I am using SQL Server 2012.
I'm implementing a back end for a mobile app which will have to do proximity searches to find nearby POIs (points os interest). I know it's a very common scenario and looks very simple, but there are many different ways I could implement it, so I would love to see how more experienced professionals are implementing these simple spatial searches.
Since a POI is just a POINT we don't need any complex calculations involving intersections or the like. That's why I initially thought that using GEOGRAPHY columns and spatial indexes could be overkill or even slower than other strategies. So I've narrowed it down to 3 approaches:
1) GEOGRAPHY column + Spatial Index
This is perhaps the de facto solution to this problem. Since we have spatial indexes and geography columns we could just use it and search by distance. Something like this.
SELECT * FROM POIs WHERE Loc.STDistance(@radius) <= @distance;
Since we have a spatial index on Loc, it should be very fast.
2) Using a "bounding box" over Latitude and Longitude columns
This is the trivial approach without involving spatial indexes. We find a bounding box for our point and radius then simply search on the Latitude and Longitude columns. If both are indexed this search should be very fast. We'll have to apply the distance function to filter out some values outside the "circle" but withing the bounding box. But that should be pretty fast. This idea is better explained here: http://www.movable-type.co.uk/scripts/latlong-db.html
Something like this:
DECLARE @lat float DECLARE @lon float SET @lat = -23.001029 SET @lon = -43.328422 DECLARE @maxLat float, @minLat float, @maxlon float, @minLon float DECLARE @R float DECLARE @distance FLOAT = 100 -- A distance in meters SET @R = 6378137 -- Earth SET @maxLat = @lat + DEGREES(@distance/@R) SET @minLat = @lat - DEGREES(@distance/@R) SET @maxLon = @lon + DEGREES((@distance/@R/COS(RADIANS(@lat)))) SET @minLon = @lon - DEGREES((@distance/@R/COS(RADIANS(@lat)))) SELECT * from POIs WHERE Lat Between @minLat And @maxLat And Lng Between @minLon And @maxLon
3) Use an integral GEOHASH stored on an indexed column
This approach is very interesting and it is something people are using together with REDIS ordered sets to do proximity searches. The principle can be transposed to SQL Server by using an indexed column that stores the integral GEOHASH.

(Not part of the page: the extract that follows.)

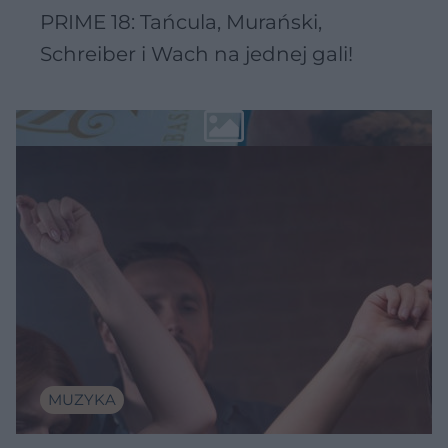
PRIME 18: Tańcula, Murański,
Schreiber i Wach na jednej gali!
MUZYKA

I've got this idea from Ardb: https://github.com/yinqiwen/ardb/wiki/Spatial-Index
It's also explained in a little friendlier manner here: Using geohash for proximity searches?
In other words one would compute a GEOHASH with a bit-depth corresponding to the radius of the search one desires, then compute 8 neighbors geohashes and finally submit a search using these geohashes as bounding boxes on the indexed column. This will be 9 BETWEEN operators on the WHERE clause of the SQL... The results will have to be filtered out due to some spurious POI being returned.
But it looks that this will be slower than method 2 as the where clause will be more complex although it will only query over a single column instead of two.
Is there a better/correct approach to this?